* Directions:
Leaving out all pictures, transcribe exactly the lines between the line with "water. Although most" and the last line of the records below, both included.

- Opening Delimiter -

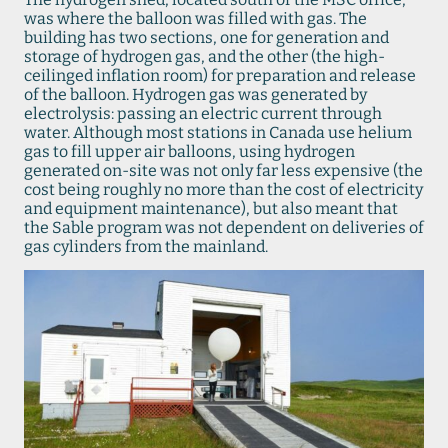
was where the balloon was filled with gas. The
building has two sections, one for generation and
storage of hydrogen gas, and the other (the high-
ceilinged inflation room) for preparation and release
of the balloon. Hydrogen gas was generated by
electrolysis: passing an electric current through
water. Although most stations in Canada use helium
gas to fill upper air balloons, using hydrogen
generated on-site was not only far less expensive (the
cost being roughly no more than the cost of electricity
and equipment maintenance), but also meant that
the Sable program was not dependent on deliveries of
gas cylinders from the mainland.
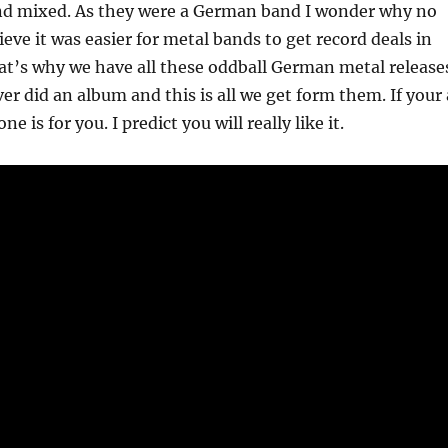
nd mixed. As they were a German band I wonder why no
lieve it was easier for metal bands to get record deals in
t’s why we have all these oddball German metal release
r did an album and this is all we get form them. If your 
e is for you. I predict you will really like it.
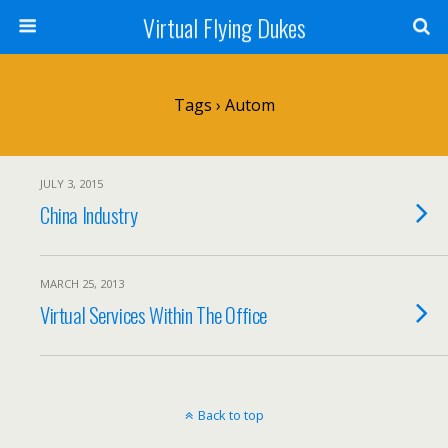
Virtual Flying Dukes
Tags › Autom
JULY 3, 2015
China Industry
MARCH 25, 2013
Virtual Services Within The Office
Back to top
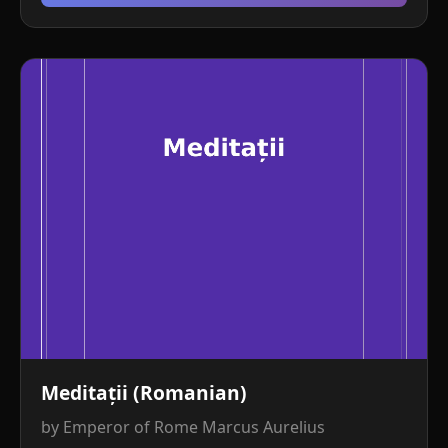
Meditații (Romanian)
by Emperor of Rome Marcus Aurelius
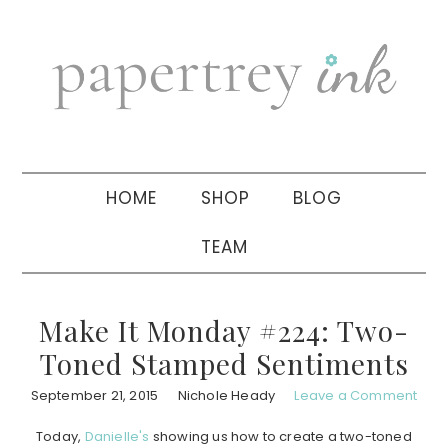
Skip
Skip
Skip
to
to
to
primary
main
primary
navigation
content
sidebar
HOME
SHOP
BLOG
TEAM
Make It Monday #224: Two-
Toned Stamped Sentiments
September 21, 2015
Nichole Heady
Leave a Comment
Today,
Danielle's
showing us how to create a two-toned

- Closing Delimiter -

* Solution for this task:
water. Although most stations in Canada use helium
gas to fill upper air balloons, using hydrogen
generated on-site was not only far less expensive (the
cost being roughly no more than the cost of electricity
and equipment maintenance), but also meant that
the Sable program was not dependent on deliveries of
gas cylinders from the mainland.
nd mixed. As they were a German band I wonder why no
lieve it was easier for metal bands to get record deals in
t’s why we have all these oddball German metal release
r did an album and this is all we get form them. If your 
e is for you. I predict you will really like it.
Virtual Flying Dukes
Tags › Autom
JULY 3, 2015
China Industry
MARCH 25, 2013
Virtual Services Within The Office
Back to top
Meditații (Romanian)
by Emperor of Rome Marcus Aurelius
Skip
Skip
Skip
to
to
to
primary
main
primary
navigation
content
sidebar
HOME
SHOP
BLOG
TEAM
Make It Monday #224: Two-
Toned Stamped Sentiments
September 21, 2015
Nichole Heady
Leave a Comment
Today,
Danielle's
showing us how to create a two-toned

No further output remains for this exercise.